Thursday, February 19, 2009

On S.N.O.B.B.E.R.Y.

On being a Supporter of Native Oregon Beer and Being Exceptionally Rank and goatY:

I am an ol-factory, a synaptic, smelly mess. I've begun to detect anomalous odors amidst clouds of organic fumage. The scent of beer and raspberries mingles with capric acid and ammonia, causing much confusion in my sniffer. I've been smelling so much lately, I don't know where I stand, where to stand. My friend and fellow goatherd Alex gave it to me straight:

"People who judge beer... they're snobs."

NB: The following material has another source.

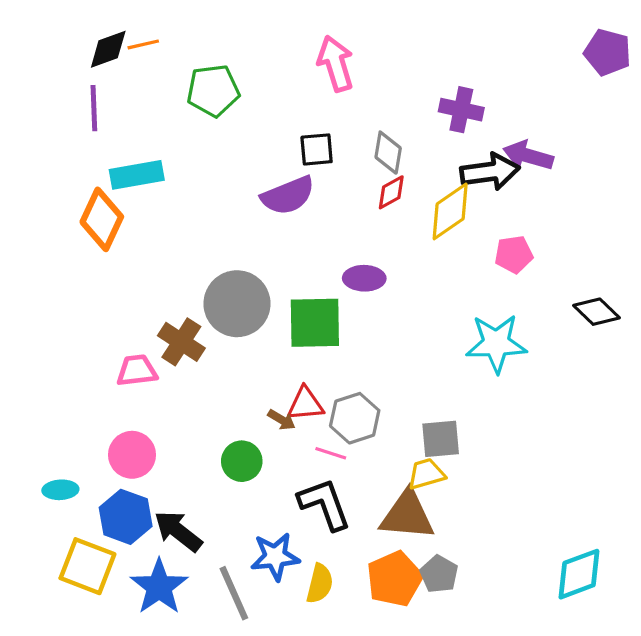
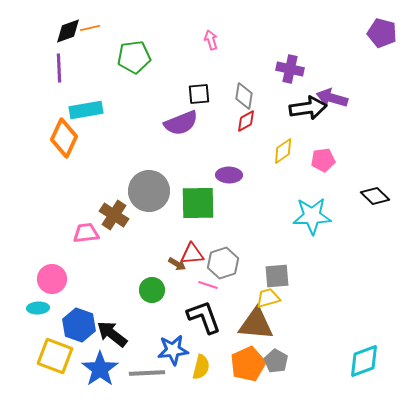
pink arrow: (336, 64) -> (211, 40), size x0.6
yellow diamond: (450, 211) -> (283, 151), moved, size x0.7
pink circle: (132, 455) -> (52, 279), moved
gray line: (234, 593) -> (147, 373), turned -69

I turned a sensory corner, began to learn the art of beer-collage, the synesthesia of aroma and adjective. Things described as "horse blanket" and "dimethyl sulfide" now have, by popular vote, an ascribed smell, and vice-versa. Caramel, chocolate, nut, grass, citrus, and flower are now things that come in the form of beer. I already knew it was a meal in a bottle, but this is ridiculous, right? And for all my eschewing of labels, I find myself taking on the label of "Snob" with a capital S that rhymes with Mess that stands for TROUBLE.

It could be worse, you know, and I am swearing to myself that I will use my new powers to educate, not criticize; to learn, not spurn; to brew well, but not balk if you hand me a Rolling Rock.